Saved entries:

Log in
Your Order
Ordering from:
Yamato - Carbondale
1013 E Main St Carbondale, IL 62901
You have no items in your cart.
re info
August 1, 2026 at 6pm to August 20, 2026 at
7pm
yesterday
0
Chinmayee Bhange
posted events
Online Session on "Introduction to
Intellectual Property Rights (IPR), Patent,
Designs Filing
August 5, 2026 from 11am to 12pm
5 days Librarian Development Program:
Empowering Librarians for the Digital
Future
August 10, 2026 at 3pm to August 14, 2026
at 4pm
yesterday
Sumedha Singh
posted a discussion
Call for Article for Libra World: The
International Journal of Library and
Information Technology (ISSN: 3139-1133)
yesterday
* * *
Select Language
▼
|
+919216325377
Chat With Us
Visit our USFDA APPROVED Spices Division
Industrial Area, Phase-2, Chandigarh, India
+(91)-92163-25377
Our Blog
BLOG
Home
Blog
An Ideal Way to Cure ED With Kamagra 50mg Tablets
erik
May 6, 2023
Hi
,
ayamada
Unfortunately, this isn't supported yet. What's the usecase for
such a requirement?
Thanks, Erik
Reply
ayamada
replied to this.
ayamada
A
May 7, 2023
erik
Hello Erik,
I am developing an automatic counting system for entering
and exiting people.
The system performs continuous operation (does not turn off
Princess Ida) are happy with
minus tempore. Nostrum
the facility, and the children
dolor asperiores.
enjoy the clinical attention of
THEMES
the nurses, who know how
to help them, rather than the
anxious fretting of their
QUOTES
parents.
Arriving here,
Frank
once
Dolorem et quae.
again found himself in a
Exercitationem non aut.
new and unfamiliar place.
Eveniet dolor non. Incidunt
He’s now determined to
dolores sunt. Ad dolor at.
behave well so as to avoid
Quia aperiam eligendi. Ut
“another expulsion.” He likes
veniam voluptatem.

WHAT TO PRODUCE: All that is wanted is an exact copy of the lines above from the one with "I am developing" through the one with "Dolorem et quae.", with both ends included.

EXERCISE SOLUTION:
I am developing an automatic counting system for entering
and exiting people.
The system performs continuous operation (does not turn off
Princess Ida) are happy with
minus tempore. Nostrum
the facility, and the children
dolor asperiores.
enjoy the clinical attention of
THEMES
the nurses, who know how
to help them, rather than the
anxious fretting of their
QUOTES
parents.
Arriving here,
Frank
once
Dolorem et quae.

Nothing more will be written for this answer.